### Try it
Set down only what runs from the line containing "pandemia tem causado" through the last line of the data, exactly as it reads.

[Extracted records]
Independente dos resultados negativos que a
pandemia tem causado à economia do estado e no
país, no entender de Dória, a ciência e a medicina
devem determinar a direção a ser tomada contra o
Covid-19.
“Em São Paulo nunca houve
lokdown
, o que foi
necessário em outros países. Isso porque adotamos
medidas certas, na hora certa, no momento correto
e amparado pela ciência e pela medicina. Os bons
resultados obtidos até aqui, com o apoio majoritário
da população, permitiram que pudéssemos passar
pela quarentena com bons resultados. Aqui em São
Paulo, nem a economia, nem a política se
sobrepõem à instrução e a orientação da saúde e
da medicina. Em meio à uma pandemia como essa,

### Result
pandemia tem causado à economia do estado e no
país, no entender de Dória, a ciência e a medicina
devem determinar a direção a ser tomada contra o
Covid-19.
“Em São Paulo nunca houve
lokdown
, o que foi
necessário em outros países. Isso porque adotamos
medidas certas, na hora certa, no momento correto
e amparado pela ciência e pela medicina. Os bons
resultados obtidos até aqui, com o apoio majoritário
da população, permitiram que pudéssemos passar
pela quarentena com bons resultados. Aqui em São
Paulo, nem a economia, nem a política se
sobrepõem à instrução e a orientação da saúde e
da medicina. Em meio à uma pandemia como essa,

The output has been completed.